5. Surgical technique
Under general anaesthesia, each patient is initially placed in the lithotomy position,
and a 5 Fr or 6Fr ureteral catheter is inserted to the kidney and fixed with a 16 Fr
Foley catheter. Then the patient is turned to the prone position. An abdominal cushion
is used according to the randomized number. The choice of using C-arm fluoroscopic or
ultrasonography guidance or a combination fashion for the percutaneous access was made
at the discretion of the treating urologist. The length of the needle from skin to the
collecting system is measured to ensure that the length of dilator is appropriate. No
patient underwent bilateral simultaneous PCNL and patients with bilateral stones
underwent surgery 4 weeks apart. The access tract is dilated with a fascial dilator from
8F up to 18F. The investigators defined access to the collecting system as gaining entry
to the targeted urinary system and desired calix. For some complex cases, when indicated
requiring multiple tracts, additional tracts were created in the same session. The stone
was fragmented by pneumatic lithotripsy or Holmium:YAG laser lithotripsy through 8/9.8F
semirigid ureteroscope (Richard Wolf, Germany). The large fragments were extracted with
a forceps and small fragments were flushed out with an endoscopic pulsed perfusion pump.
A silastic nephrostomy tube was placed at the end of procedure and a 4-6Fr double
pigtail ureteral stent was left for 2 weeks after operation. X-ray check for residual
stone fragments is also performed at the end of the procedure.

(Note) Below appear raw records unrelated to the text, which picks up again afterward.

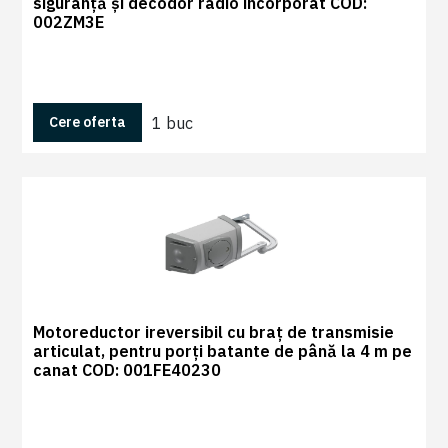
siguranță și decodor radio încorporat COD:
002ZM3E
1 buc
Cere oferta
Motoreductor ireversibil cu braț de transmisie
articulat, pentru porți batante de până la 4 m pe
canat COD: 001FE40230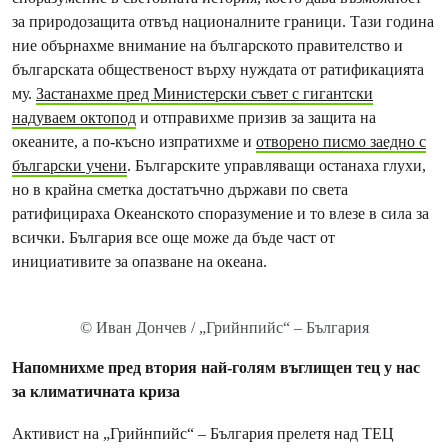
за природозащита отвъд националните граници. Тази година
ние обърнахме внимание на българското правителство и
българската общественост върху нуждата от ратификацията
му.
Застанахме пред Министерски съвет с гигантски
надуваем октопод
и отправихме призив за защита на
океаните, а по-късно изпратихме и
отворено писмо заедно с
български учени
. Българските управляващи останаха глухи,
но в крайна сметка достатъчно държави по света
ратифицираха Океанското споразумение и то влезе в сила за
всички. България все още може да бъде част от
инициативите за опазване на океана.
© Иван Дончев / „Грийнпийс“ – България
Напомнихме пред втория най-голям въглищен тец у нас
за климатичната криза
Активист на „Грийнпийс“ – България прелетя над ТЕЦ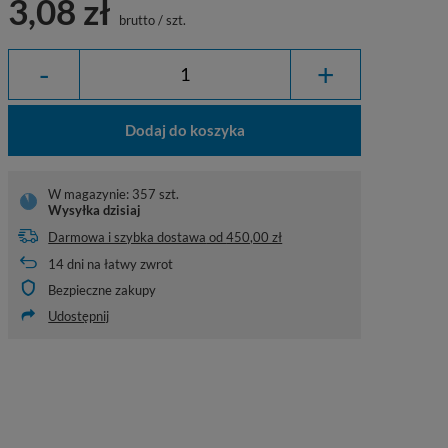
3,08 zł
brutto
/
szt.
-
+
Dodaj do koszyka
W magazynie: 357 szt.
Wysyłka
dzisiaj
Darmowa i szybka dostawa
od
450,00 zł
14
dni na łatwy zwrot
Bezpieczne zakupy
Udostępnij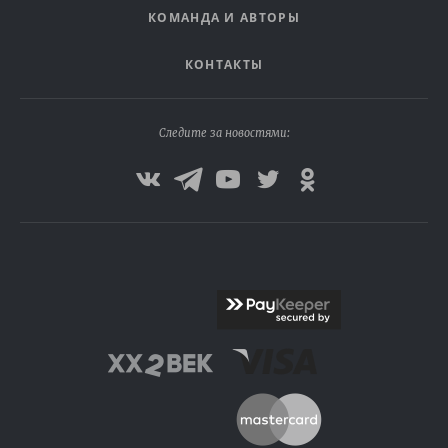
КОМАНДА И АВТОРЫ
КОНТАКТЫ
Следите за новостями: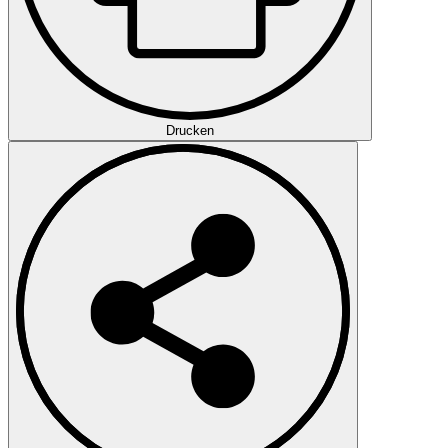
Drucken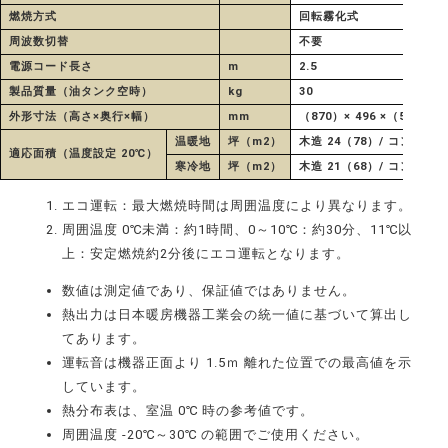
燃焼方式
回転霧化式
周波数切替
不要
電源コード長さ
m
2.5
製品質量（油タンク空時）
kg
30
外形寸法（高さ×奥行×幅）
mm
（870）× 496 ×（504）
温暖地
坪（m2）
木造 24（78）/ コンクリー
適応面積（温度設定 20℃）
寒冷地
坪（m2）
木造 21（68）/ コンクリ
エコ運転：最大燃焼時間は周囲温度により異なります。
周囲温度 0℃未満：約1時間、0～10℃：約30分、11℃以
上：安定燃焼約2分後にエコ運転となります。
数値は測定値であり、保証値ではありません。
熱出力は日本暖房機器工業会の統一値に基づいて算出し
てあります。
運転音は機器正面より 1.5ｍ 離れた位置での最高値を示
しています。
熱分布表は、室温 0℃ 時の参考値です。
周囲温度 -20℃～30℃ の範囲でご使用ください。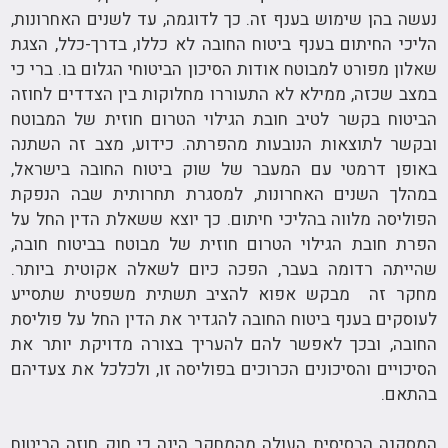
נעשה בהן שימוש בענף זה. כך לדוגמה, עד לשנים האחרונות,
הליכי החיתום בענף ביטוח החובה לא כללו, בדרך-כלל, הצגת
שאלון מפורט למבוטח אודות הסיכון הביטוחי הגלום בו. ברי כי
במצב שכזה, ממילא לא התעוררו מחלוקות בין הצדדים לחוזה
הביטוח בקשר לטיב חובת הגילוי הטרום חוזית של המבוטח
ובקשר לתוצאות הנובעות מהפרתה. כידוע, מצב זה השתנה
באופן דרמטי עם המעבר של שוק ביטוח החובה בישראל,
במהלך השנים האחרונות, למסגרת תחרותית שבה הנפקת
הפוליסה מלווה בהליכי חיתום. כך יוצא ששאלת הדין החל על
הפרת חובת הגילוי הטרום חוזית של מבוטח בביטוח חובה,
שהייתה רדומה בעבר, הפכה כיום לשאלה אקוטית ביותר.
מחקר זה מבקש אפוא להציב תשתית משפטית שתסייע
לעוסקים בענף ביטוח החובה להגדיר את הדין החל על פוליסת
החובה, ובכך לאפשר להם להעריך בצורה מדויקת יותר את
הסיכויים והסיכונים הכרוכים בפוליסה זו, ולכלכל את צעדיהם
בהתאם.
המסקנה הבסיסית העולה מהמחקר הינה כי חוק חוזה הביטוח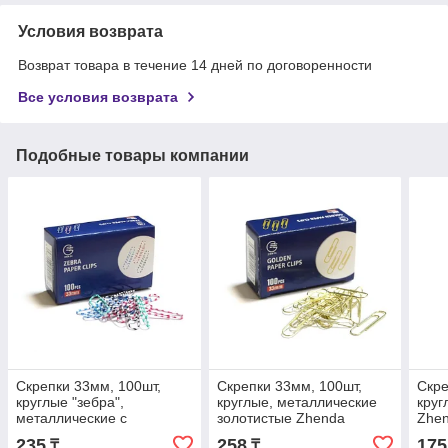
Условия возврата
Возврат товара в течение 14 дней по договоренности
Все условия возврата
Подобные товары компании
Скрепки 33мм, 100шт,
Скрепки 33мм, 100шт,
Скре
круглые "зебра",
круглые, металлические
круг
металлические с
золотистые Zhenda
Zhe
пластиковым покрытием
235
258
175
₸
₸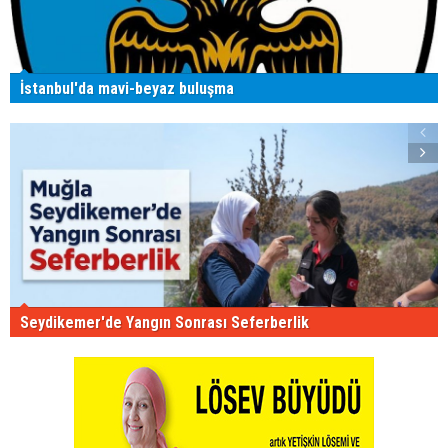
İstanbul'da mavi-beyaz buluşma
Seydikemer'de Yangın Sonrası Seferberlik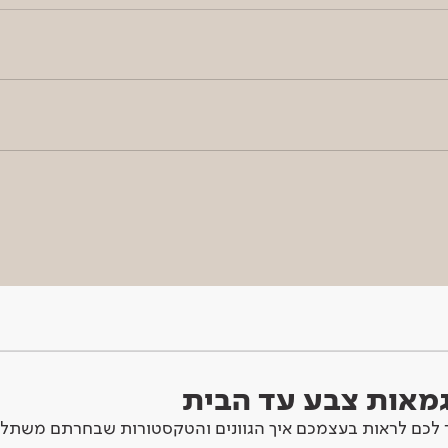
וגמאות צבע עד הבית
לכם לראות בעצמכם איך הגוונים והטקסטורות שבחרתם משתלב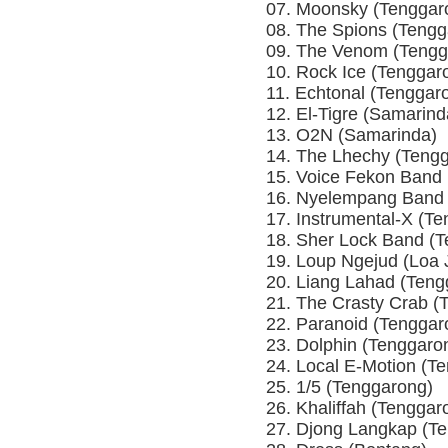
07. Moonsky (Tenggar
08. The Spions (Tengg
09. The Venom (Tengg
10. Rock Ice (Tenggar
11. Echtonal (Tenggar
12. El-Tigre (Samarind
13. O2N (Samarinda)
14. The Lhechy (Teng
15. Voice Fekon Band
16. Nyelempang Band 
17. Instrumental-X (T
18. Sher Lock Band (
19. Loup Ngejud (Loa 
20. Liang Lahad (Teng
21. The Crasty Crab (
22. Paranoid (Tenggar
23. Dolphin (Tenggaro
24. Local E-Motion (T
25. 1/5 (Tenggarong)
26. Khaliffah (Tenggar
27. Djong Langkap (T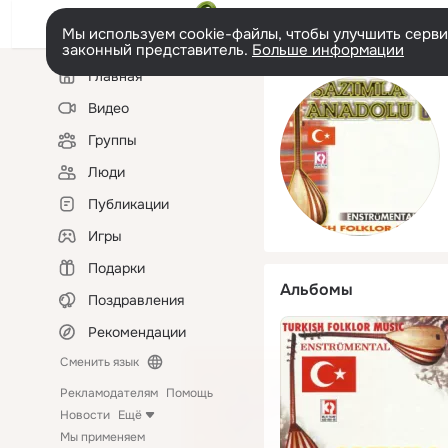
Мы используем cookie-файлы, чтобы улучшить сервис
законный представитель.
Больше информации
Левая
Главная
колонка
Видео
Группы
Люди
Публикации
Игры
Подарки
Альбомы
Поздравления
Рекомендации
Сменить язык
Рекламодателям
Помощь
Новости
Ещё
Мы применяем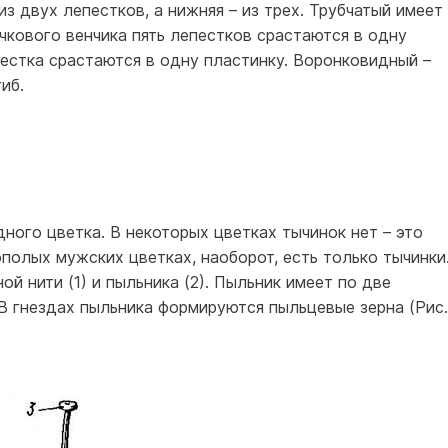
из двух лепестков, а нижняя – из трех. Трубчатый имеет
зычкового венчика пять лепестков срастаются в одну
естка срастаются в одну пластинку. Воронковидный –
иб.
ного цветка. В некоторых цветках тычинок нет – это
полых мужских цветках, наоборот, есть только тычинки
й нити (1) и пыльника (2). Пыльник имеет по две
В гнездах пыльника формируются пыльцевые зерна (Рис.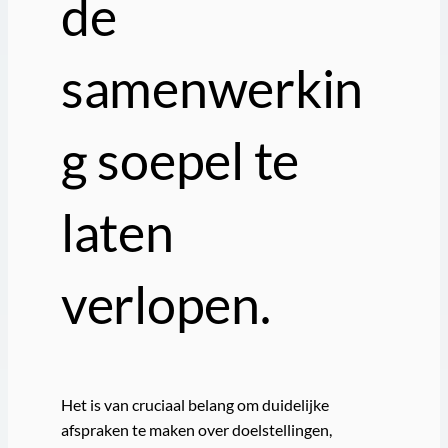
de
samenwerkin
g soepel te
laten
verlopen.
Het is van cruciaal belang om duidelijke
afspraken te maken over doelstellingen,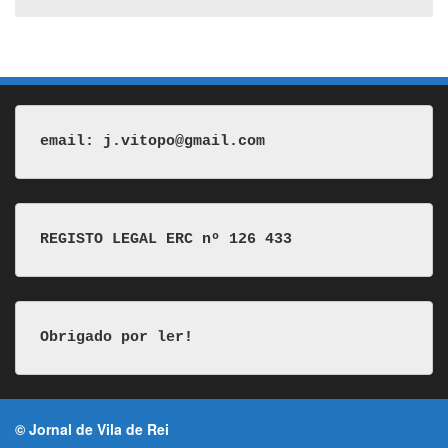
email: j.vitopo@gmail.com
REGISTO LEGAL ERC nº 126 433
Obrigado por ler!
© Jornal de Vila de Rei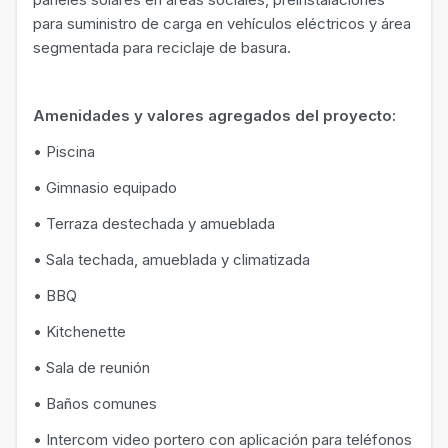
para suministro de carga en vehículos eléctricos y área
segmentada para reciclaje de basura.
Amenidades y valores agregados del proyecto:
• Piscina
• Gimnasio equipado
• Terraza destechada y amueblada
• Sala techada, amueblada y climatizada
• BBQ
• Kitchenette
• Sala de reunión
• Baños comunes
• Intercom video portero con aplicación para teléfonos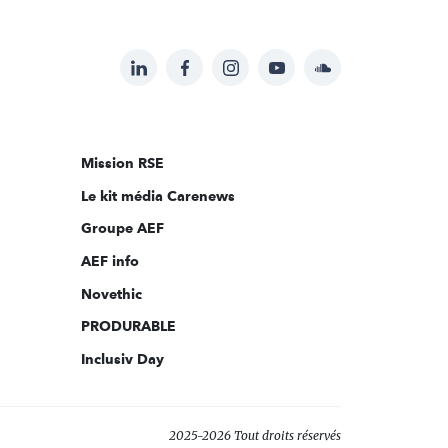
LinkedIn
Facebook
Instagram
YouTube
Soundcloud
Suivez-
nous
sur:
Mission RSE
Le kit média Carenews
Groupe AEF
AEF info
Novethic
PRODURABLE
Inclusiv Day
2025-2026 Tout droits réservés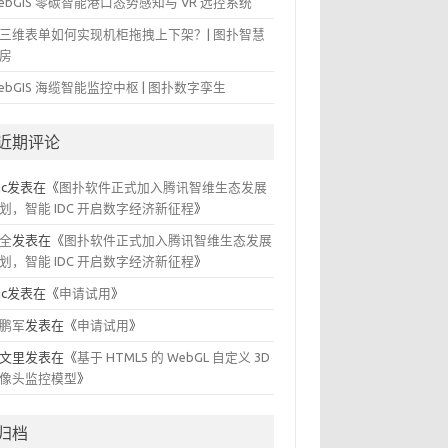
ebGIS 零碳智能港口态势感知与 VR 远控系统
三维表单如何实现机柜拖拽上下架？| 图扑智慧
房
ebGIS 海缆智能监控中枢 | 图扑数字孪生
近期评论
ic
发表在《
图扑软件正式加入腾讯智维生态发展
划，智能 IDC 开启数字经济新征程
》
全
发表在《
图扑软件正式加入腾讯智维生态发展
划，智能 IDC 开启数字经济新征程
》
ic
发表在《
申请试用
》
鹏军
发表在《
申请试用
》
文里
发表在《
基于 HTML5 的 WebGL 自定义 3D
像头监控模型
》
归档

Patients were candidates for the tubeless procedure only when the following strict
conditions were met: single percutaneous tract, absence of major perforation of
collecting system and bleeding, complete stone clearance assessed by intraoperative
nephroscopy and fluoroscopy at the end of the procedure. For a tubeless procedure, the
flank was compressed for 5 min. Patient was monitored for postoperative complications.
6. Data collection
Data for the 2 groups -demographic characteristics, time of puncture and dilation, site of
target calix, site of access, S.T.O.N.E score, hemoglobin drop, postoperative pain, duration
of procedure, hospital stay, cases of tubeless, complications (modified Clavin system), stone
clearance (SFR of postoperative day 1 and 1 month follow-up) and the need for auxiliary
treatment (for example, re-PCNL, RIRS and ESWL) - are compared.